Metadata-Version: 2.1
Name: wpydumps
Version: 0.2.0
Summary: Read Wikipedia dumps
Home-page: https://github.com/bfontaine/wpydumps
Author: Baptiste Fontaine
Author-email: b@ptistefontaine.fr
License: MIT License
Platform: UNKNOWN
Classifier: License :: OSI Approved :: MIT License
Classifier: Programming Language :: Python :: 3.7
Classifier: Programming Language :: Python :: 3.8
Classifier: Programming Language :: Python :: 3.9
Description-Content-Type: text/markdown
Requires-Dist: libarchive

# WPyDumps

**WPyDumps** is a Python module to work with [dumps of Wikipedia][dumps].

It allows one to parse and extract relevant information from dump files without un-compressing them on-disk.

It works with (at least) these dumps:

- `pages-meta-history….xml-….7z` (“All pages with complete edit history”)
- `pages-meta-current.xml.bz2`

[dumps]: https://dumps.wikimedia.org

## Install

    pip install wpydumps

## Usage

The parser uses [SAX][] to read the files as a stream.

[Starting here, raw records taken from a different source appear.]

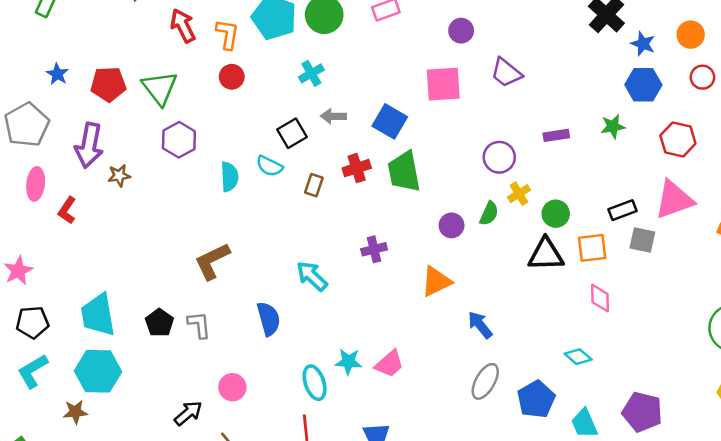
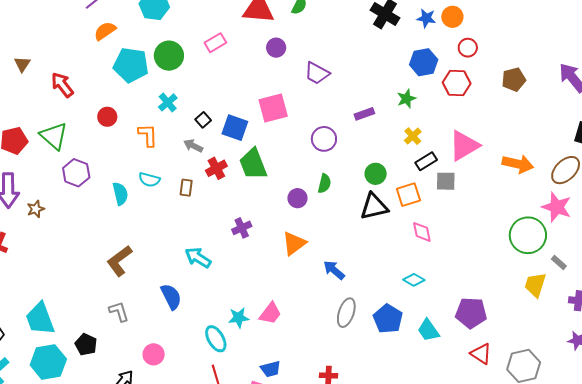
orange L-shape: (228, 34) -> (148, 135), moved
blue star: (643, 44) -> (426, 18), moved
pink square: (443, 84) -> (273, 108), moved
gray arrow: (333, 116) -> (193, 146), moved, turned 36
black square: (292, 133) -> (203, 120), moved, size x0.7
red hexagon: (678, 139) -> (457, 83), moved
yellow cross: (519, 194) -> (413, 136), moved
black pentagon: (159, 323) -> (86, 344), moved

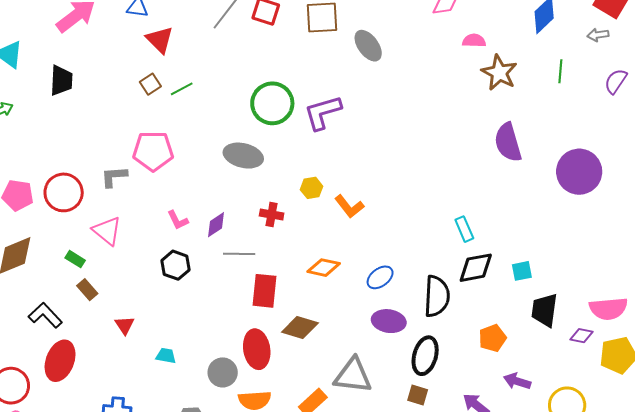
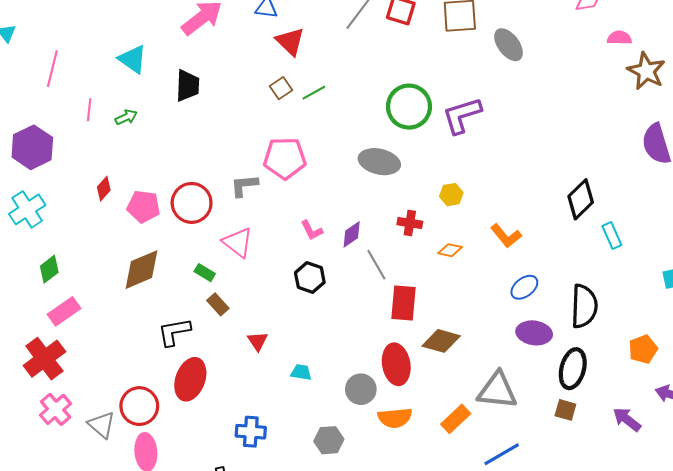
orange L-shape: (349, 207) -> (506, 236), moved
gray line: (239, 254) -> (376, 265), turned 60
orange diamond: (324, 268) -> (450, 250), moved, size x0.7
black diamond: (476, 268) -> (581, 199), moved, turned -33
black L-shape: (45, 315) -> (174, 332), turned -56

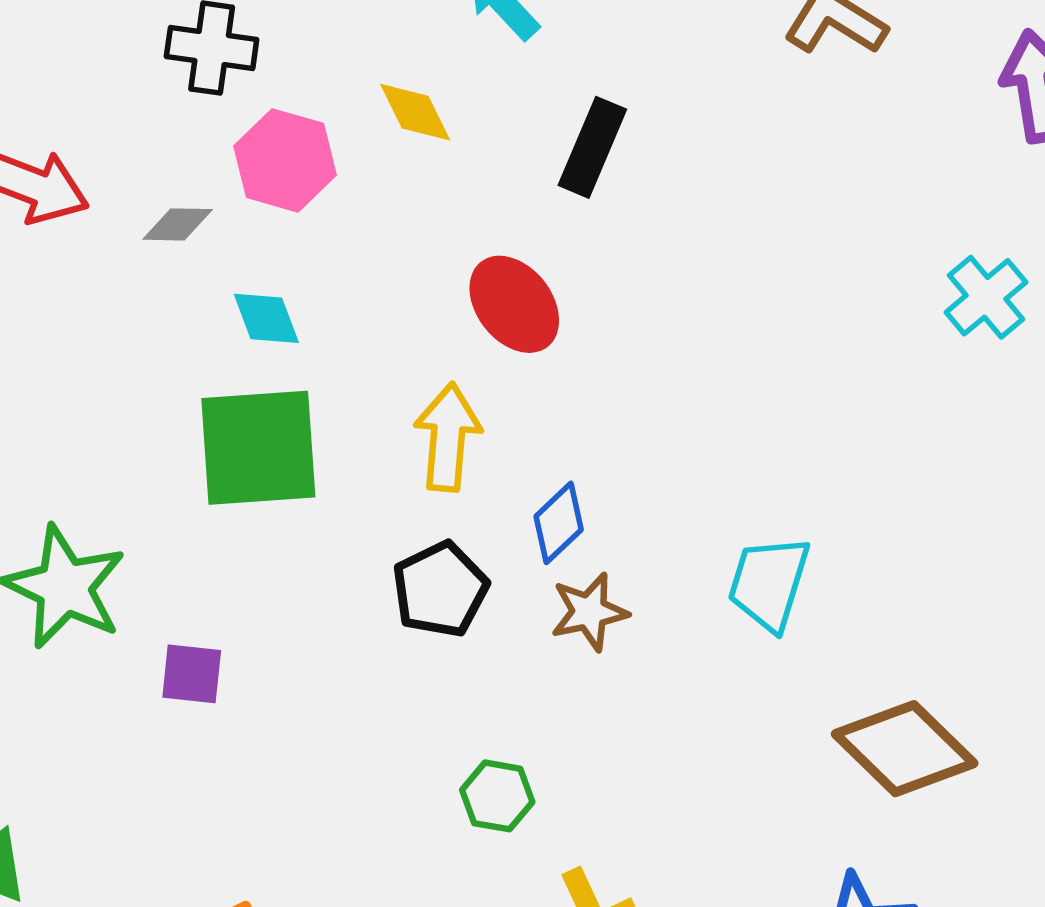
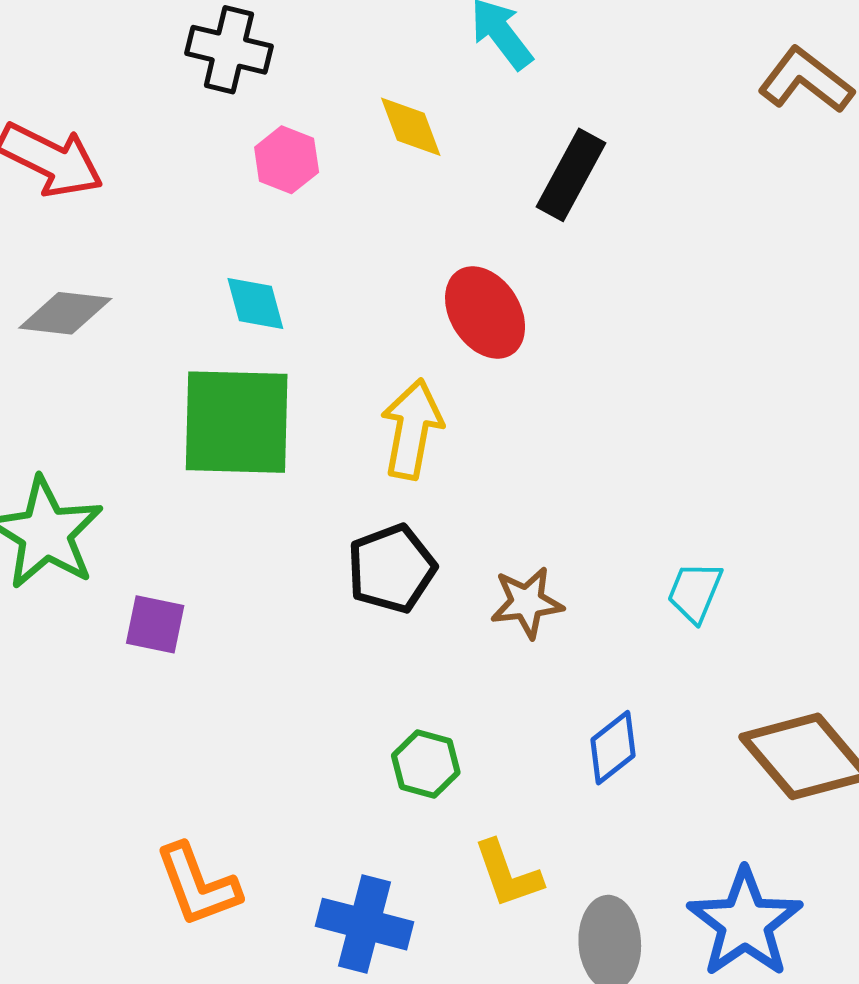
pink hexagon: (285, 160) -> (287, 160), size x0.7
gray diamond: (178, 224) -> (65, 313), moved, size x1.4
blue diamond: (559, 523) -> (613, 748), moved
cyan trapezoid: (769, 583) -> (695, 592), size x0.7

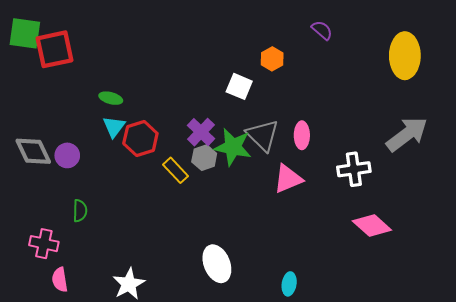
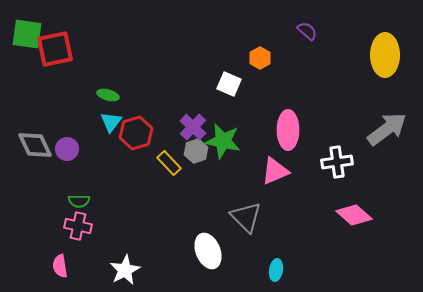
gray triangle: (263, 135) -> (246, 217), moved
pink ellipse: (302, 135) -> (288, 130), size x1.5
green semicircle: (80, 211) -> (79, 201), turned 90
pink cross: (44, 244) -> (78, 226), moved

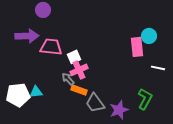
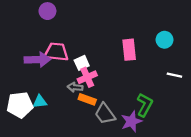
purple arrow: (27, 36) -> (38, 60), moved
pink rectangle: (137, 47) -> (129, 50), moved
gray arrow: (68, 79) -> (75, 87), turned -40
green L-shape: (145, 99) -> (145, 105), moved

It takes a reader or a filename and a page callback function. It
parses the file and call that function with each page.

Pages are represented as `wpydumps.model.Page` objects. They include the pages’ details as well as their
revisions (`wpydumps.model.Revision`). Each revision holds a reference to its contributor (`wpydumps.model.Contributor`)
.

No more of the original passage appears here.